# TASK DETAILS:
Would you please copy all of the data exactly, skipping the images?
#### THE INPUT
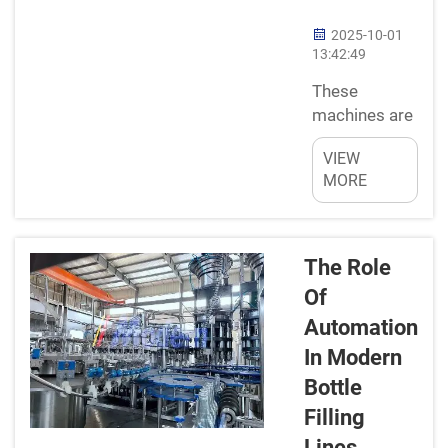
wide or
2025-10-01
narrow,
13:42:49
square or
These
round the
machines are
container is:
great
Free-
VIEW
help!! Bottle
standing...
MORE
Filling Pages
They help
shorten the
tedious
The Role
process.
Of
These
Automation
machines are
In Modern
accurate in
the sense
Bottle
that they
Filling
measure and
Lines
########
# TASK ANSWER:
wide or
2025-10-01
narrow,
13:42:49
square or
These
round the
machines are
container is:
great
Free-
VIEW
help!! Bottle
standing...
MORE
Filling Pages
They help
shorten the
tedious
The Role
process.
Of
These
Automation
machines are
In Modern
accurate in
the sense
Bottle
that they
Filling
measure and
Lines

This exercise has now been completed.